Users, Roles, and Permissions
- Parker Hutcheson (Deactivated)
- Andrew Wright
This page details how to start inviting and managing users inside the Behavioral Engagement Platform™️.
Table of Contents
- 1 What are Users, Roles, and Permissions in the Symend Application?
- 2 For Your First Login
- 3 First-time Login
- 4 Resetting your multi-factor verification method
- 5 Switching between your organizations
- 6 Understanding Authorization
- 7 Roles that will help your users to get started
- 8 Creating the first user and granting roles
- 9 Single-Sign-On (SSO)
What are Users, Roles, and Permissions in the Symend Application?
At Symend, securing your data is the top priority, especially with respect to different users (defined by email addresses) and their associated roles (assigned by system administrators), which each have permissions associated with them. In the application, the users and permissions section under settings helps you with administrator and/or security administrator personas.
As a security administrator, you can perform user management activities such as:
Adding new users
Updating users
Assigning and revoking roles
Resetting passwords
Resetting multi-factor authentication
This document will help you to understand the minimal tasks as a user and as an admin that you must perform to get started with Symend.
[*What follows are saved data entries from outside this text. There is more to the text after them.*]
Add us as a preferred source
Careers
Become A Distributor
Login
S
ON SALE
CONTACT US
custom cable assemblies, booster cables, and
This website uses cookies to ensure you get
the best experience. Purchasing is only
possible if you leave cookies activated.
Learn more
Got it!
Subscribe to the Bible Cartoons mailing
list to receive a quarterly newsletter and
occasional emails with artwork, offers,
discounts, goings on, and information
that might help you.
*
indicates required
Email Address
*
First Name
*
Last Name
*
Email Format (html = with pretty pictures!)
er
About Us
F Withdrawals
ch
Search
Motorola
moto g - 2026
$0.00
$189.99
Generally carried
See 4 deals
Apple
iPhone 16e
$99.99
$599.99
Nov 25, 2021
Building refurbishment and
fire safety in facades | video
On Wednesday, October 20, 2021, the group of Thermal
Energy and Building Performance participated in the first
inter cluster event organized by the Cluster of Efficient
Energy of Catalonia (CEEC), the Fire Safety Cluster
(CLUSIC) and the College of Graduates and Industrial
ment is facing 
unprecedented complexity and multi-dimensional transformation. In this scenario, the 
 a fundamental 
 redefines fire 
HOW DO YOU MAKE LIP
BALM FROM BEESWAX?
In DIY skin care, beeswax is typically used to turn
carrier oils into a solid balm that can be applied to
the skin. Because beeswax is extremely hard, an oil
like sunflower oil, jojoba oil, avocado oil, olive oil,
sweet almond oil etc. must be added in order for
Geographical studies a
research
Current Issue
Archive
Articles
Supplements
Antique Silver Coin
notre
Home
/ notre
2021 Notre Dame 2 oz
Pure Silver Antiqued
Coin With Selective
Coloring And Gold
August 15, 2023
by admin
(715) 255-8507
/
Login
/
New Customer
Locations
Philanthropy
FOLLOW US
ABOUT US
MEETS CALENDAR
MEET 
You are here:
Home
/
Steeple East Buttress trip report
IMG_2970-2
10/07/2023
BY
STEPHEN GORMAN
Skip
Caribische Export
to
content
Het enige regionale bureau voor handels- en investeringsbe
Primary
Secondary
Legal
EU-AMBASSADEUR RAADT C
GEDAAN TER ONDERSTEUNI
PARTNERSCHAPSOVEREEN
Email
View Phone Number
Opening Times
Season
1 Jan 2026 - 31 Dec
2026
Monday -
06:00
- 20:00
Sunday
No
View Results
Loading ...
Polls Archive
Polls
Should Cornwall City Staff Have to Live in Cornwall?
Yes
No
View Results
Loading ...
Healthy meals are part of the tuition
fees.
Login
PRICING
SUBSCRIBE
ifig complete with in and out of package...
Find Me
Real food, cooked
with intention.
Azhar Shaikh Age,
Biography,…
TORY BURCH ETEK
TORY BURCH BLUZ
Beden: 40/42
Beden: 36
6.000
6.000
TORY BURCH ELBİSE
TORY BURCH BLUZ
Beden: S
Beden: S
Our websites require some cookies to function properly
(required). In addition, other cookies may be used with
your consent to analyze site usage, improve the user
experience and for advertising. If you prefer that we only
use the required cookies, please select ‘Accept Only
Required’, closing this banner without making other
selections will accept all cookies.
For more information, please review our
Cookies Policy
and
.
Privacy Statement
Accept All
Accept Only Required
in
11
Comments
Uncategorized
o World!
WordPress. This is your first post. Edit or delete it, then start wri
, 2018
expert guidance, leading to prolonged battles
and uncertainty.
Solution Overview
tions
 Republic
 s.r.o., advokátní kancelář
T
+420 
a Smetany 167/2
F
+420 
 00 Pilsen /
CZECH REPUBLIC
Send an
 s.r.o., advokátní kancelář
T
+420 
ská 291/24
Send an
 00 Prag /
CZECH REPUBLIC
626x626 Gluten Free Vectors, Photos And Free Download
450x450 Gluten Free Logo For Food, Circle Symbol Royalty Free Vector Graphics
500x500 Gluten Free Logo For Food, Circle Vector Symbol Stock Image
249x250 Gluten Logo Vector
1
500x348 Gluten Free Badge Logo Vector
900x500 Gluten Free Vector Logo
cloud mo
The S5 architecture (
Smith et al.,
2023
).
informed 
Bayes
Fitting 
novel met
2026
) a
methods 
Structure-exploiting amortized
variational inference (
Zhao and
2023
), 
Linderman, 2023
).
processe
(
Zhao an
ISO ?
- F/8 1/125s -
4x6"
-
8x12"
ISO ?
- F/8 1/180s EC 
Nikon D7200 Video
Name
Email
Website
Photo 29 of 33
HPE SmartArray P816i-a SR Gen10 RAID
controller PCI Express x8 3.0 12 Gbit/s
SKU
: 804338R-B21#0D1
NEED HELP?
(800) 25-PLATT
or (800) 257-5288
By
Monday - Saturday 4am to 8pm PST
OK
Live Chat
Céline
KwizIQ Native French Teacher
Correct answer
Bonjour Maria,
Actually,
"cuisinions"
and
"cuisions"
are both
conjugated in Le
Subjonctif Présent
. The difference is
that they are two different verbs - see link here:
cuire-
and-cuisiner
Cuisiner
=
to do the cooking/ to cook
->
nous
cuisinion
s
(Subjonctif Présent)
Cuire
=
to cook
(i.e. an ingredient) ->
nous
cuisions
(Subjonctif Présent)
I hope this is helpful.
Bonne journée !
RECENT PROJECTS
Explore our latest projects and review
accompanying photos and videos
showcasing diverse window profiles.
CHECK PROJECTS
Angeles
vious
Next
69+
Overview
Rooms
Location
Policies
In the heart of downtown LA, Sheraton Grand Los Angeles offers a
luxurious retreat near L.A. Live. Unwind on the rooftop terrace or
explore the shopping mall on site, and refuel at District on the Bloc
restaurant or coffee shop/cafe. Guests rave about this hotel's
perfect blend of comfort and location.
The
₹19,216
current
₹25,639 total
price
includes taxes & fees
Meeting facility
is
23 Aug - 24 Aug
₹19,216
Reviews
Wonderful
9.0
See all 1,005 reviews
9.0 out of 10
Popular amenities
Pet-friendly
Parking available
For more information on this topic, you can refer to the Getting Started with Identity and Access Management article.
For Your First Login
You will receive a welcome email from Symend once your tenant is set up by Symend Administrator. To login to your Symend instance, you need the following:
Username, which is your email address in your organization
Password
Phone Number (for multi-factor authentication or MFA)
First-time Login
Click on the URL in the Symend welcome email
The link takes you to the Symend Application login page
Set a password and click “Next”
Follow the on-screen prompts to complete the multi-factor authentication (MFA) setup
Once complete, you will see the Symend home page
From the next login, you can choose any of the above verification methods to login to the Symend Application
Resetting your multi-factor verification method
You can reset your multi-factor verification method either from the user profile page by leveraging the backup code generated during the first-time setup or by contacting your Symend administrator.
Switching between your organizations
An organization is a Symend instance. If you contribute to multiple organizations, you can switch between organizations by following these steps:
Within the Symend app, click on your user "Profile"
Select the "Switch Organizations" to see the name(s) and a list of your organizations in the Platform
Selecting the desired organization from the list will switch you to the respective organization
Understanding Authorization
At Symend, we enforce roles in the application, based access control to minimize threats related to unauthorized access. As an administrator of your organization, you should have any or all the following roles assigned to you as part of the provisioning of your Symend instance.
Role | Description | Permission |
|---|---|---|
Org Security Admin | Manage security at the organization level | View users Assign roles View roles Revoke roles View permissions |
Org System Admin | Manage configuration at the organization level | Update configuration View configuration Delete configuration Assign users to organizations Create alerts Update alerts View alerts Delete alerts |
Roles that will help your users to get started
At a minimum, your users need any or all of the following roles to get started in the Symend App:
Role | Description |
|---|---|
Data exchange editor | To import data into Symend |
Data Designer | To define Data Attributes and mappings |
Segment Designer | To define Segments |
Segment Publisher | To publish Segments |
Playbook Designer | To define Playbooks |
Playbook Publisher | To publish Playbooks |
Content Designer | To design Content |
Content publisher | To publish the defined Content |
Channel admin | To configure Channels such as email |
Insights viewer | To view, download and send insights data on your customer activities |
Insights explorer | To view, edit, explore, download and send insights data on your customer activities |
Creating the first user and granting roles
You must have the Client security admin role to create users and the Org security admin role to assign roles to users.
Follow these steps to create a user and grant them permission-based roles:
From the home screen Navigate to Settings → Users and Permissions page
Click on the “Add User” button
Specify the user profile details and click “Next”
Select the organizations the user needs to access
Select the roles the user should
Roles are bound to the context of an organization
For each organization, you can grant different roles
Refer to the user management document for more information on managing users and roles.
Single-Sign-On (SSO)
You must create a support request as a custom configuration with Symend, to configure Single-sign-on (SSO) with the identity provider of your organization.